True enough, but why is such a large argument being built on one poem or book of poems? Little of New Formalist work is as over-written as this. Vernon Shetley goes on to say ‘. . . the connection between using conventional verse forms and these various populist impulses seems even more elusive. Poetry is not likely to regain its lost popularity, much less its lost cultural authority, by attempting to compete directly with popular culture, or by attempting to match the accessibility of popular cultural goods. And in a world where younger professors of literature, not to mention younger poets, often appear to be only hazily informed about the principles of versification, it's difficult to see how metrical composition will, by itself, engage the interest of a broad, nonspecialist public.’ {41} True again, very probably, but poetry by those of whom Vernon Shetley approves — Elizabeth Bishop, John Ashbery and James Merrill — has been no more popular.
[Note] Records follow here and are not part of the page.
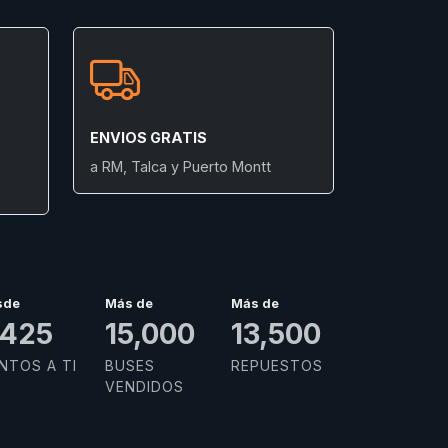
ENVIOS GRATIS
a RM, Talca y Puerto Montt
sde
Más de
Más de
,629
15,000
13,500
NTOS A TI
BUSES
REPUESTOS
VENDIDOS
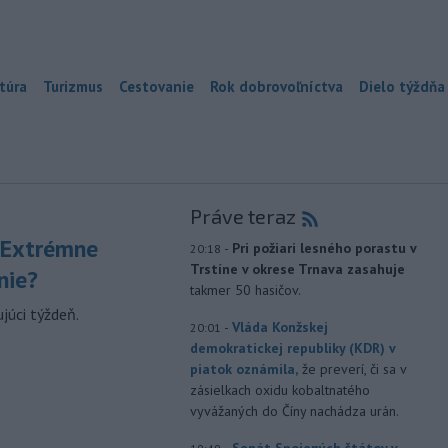
túra
Turizmus
Cestovanie
Rok dobrovoľníctva
Dielo týždňa
Práve teraz
 Extrémne
-
Pri požiari lesného porastu v
20:18
Trstíne v okrese Trnava zasahuje
nie?
takmer 50 hasičov.
júci týždeň.
-
Vláda Konžskej
20:01
demokratickej republiky (KDR) v
piatok oznámila,
že preverí, či sa v
zásielkach oxidu kobaltnatého
vyvážaných do Číny nachádza urán.
-
Senát Spojených štátov v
Anyone frequenting workshops and writing circles will know that writers are overwhelmingly sincere, and many readers, their heads filled with modern theory and reviews, will probably not grasp what this page is trying to say — any more than did readers of Dana Gioia's essay a decade back, {54} the extended controversy notwith- standing. {55}

Even well-known poets can seem confused. James Fenton's God, A Poem includes: {56}

'I didn't exist at Creation,
I didn't exist at the Flood,
And I won't be around for Salvation
To sort out the sheep from the cud—
'Or whatever the phrase is.
The fact is in soteriological terms
I'm a crude existential malpractice
And you are a diet of worms.


Or perhaps the confusion is deliberate. Wendy Cope's Engineer's Corner has her parodies of contemporaries and a tongue too sharp to be mistaken for light verse. We have returned to formal poetry, only we haven't: {57}

Yes, life is hard if you choose engineering —
You're sure to need another job as well;
You'll have to plan your projects in the evenings
Instead of going out. It must be hell.
While well-heeled poets ride around in Daimlers,
You'll burn the midnight oil to earn a crust,
With no hope of a statue in the Abbey,
With no hope, even, of a modest bust.
No wonder small boys dream of writing couplets
And spurn the bike, the lorry and the train.
There's far too much encouragement for poets --
That's why this country's going down the drain.


And with Tony Harrison's Long Distance II we have emotion kept at bay by the deliberate ineptness of the verse: {58}

Though my mother was already two years dead
Dad kept her slippers warming by the gas,
put hot water bottles her side of the bed
and still went to renew her transport pass.
You couldn't just drop in. You had to phone.
He'd put you off an hour to give him time
to clear away her things and look alone
as though his still raw love were such a crime.


By posing as amateur poetry, Tony Harrison's piece is having its cake and eating it. Formal poetry is back, but only teasingly, with lines to make us wince if the poet were serious — as though his still raw love were such a crime.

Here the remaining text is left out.